In the task of grasping irregular objects, the transported objects may shake and fall off due to their complex and diverse shapes and structures. For these issues, a robotic grasping technology based on shape analysis and probabilistic reasoning is proposed. Firstly, the dispersivity and flatness of the object's point cloud are analyzed to generate a set of candidate grasping poses. Then, the factors influencing the shaking and falling off of the object are qualitatively analyzed in the simulation scenario, and the number of successful grasping and rotation-translation experiments is statistically counted in the simulation. The stability of the grasp pose is quantitatively analyzed using the conditional expectation method, and a PointNet discriminator is trained to evaluate and rank the candidate grasp poses. The grasping is ultimately completed with the optimal grasp pose.
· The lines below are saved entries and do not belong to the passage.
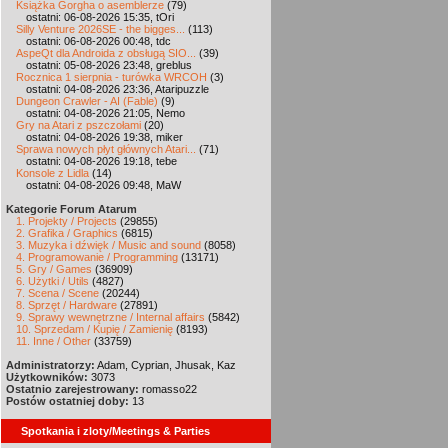
Książka Gorgha o asemblerze
(79)
ostatni: 06-08-2026 15:35, tOri
Silly Venture 2026SE - the bigges...
(113)
ostatni: 06-08-2026 00:48, tdc
AspeQt dla Androida z obsługą SIO...
(39)
ostatni: 05-08-2026 23:48, greblus
Rocznica 1 sierpnia - turówka WRCOH
(3)
ostatni: 04-08-2026 23:36, Ataripuzzle
Dungeon Crawler - AI (Fable)
(9)
ostatni: 04-08-2026 21:05, Nemo
Gry na Atari z pszczołami
(20)
ostatni: 04-08-2026 19:38, miker
Sprawa nowych płyt głównych Atari...
(71)
ostatni: 04-08-2026 19:18, tebe
Konsole z Lidla
(14)
ostatni: 04-08-2026 09:48, MaW
Kategorie Forum Atarum
1. Projekty / Projects
(29855)
2. Grafika / Graphics
(6815)
3. Muzyka i dźwięk / Music and sound
(8058)
4. Programowanie / Programming
(13171)
5. Gry / Games
(36909)
6. Użytki / Utils
(4827)
7. Scena / Scene
(20244)
8. Sprzęt / Hardware
(27891)
9. Sprawy wewnętrzne / Internal affairs
(5842)
10. Sprzedam / Kupię / Zamienię
(8193)
11. Inne / Other
(33759)
Administratorzy:
Adam, Cyprian, Jhusak, Kaz
Użytkowników:
3073
Ostatnio zarejestrowany:
romasso22
Postów ostatniej doby:
13
Spotkania i zloty/Meetings & Parties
The experimental results indicate that the proposed method can solve the issue of shaking and falling off of irregular objects during the grasping and transporting process. Compared with the benchmark method, the average grasping success rate is improved to 89.2%, an increase of 2.6%, and the average transportation stability is enhanced to 84.2%, an increase of 22.7%. The proposed method enables intelligent grasping of objects in multi-object stacking scenarios, ensuring stability during the grasping and transporting process, and establishing a logical sequence for grasping.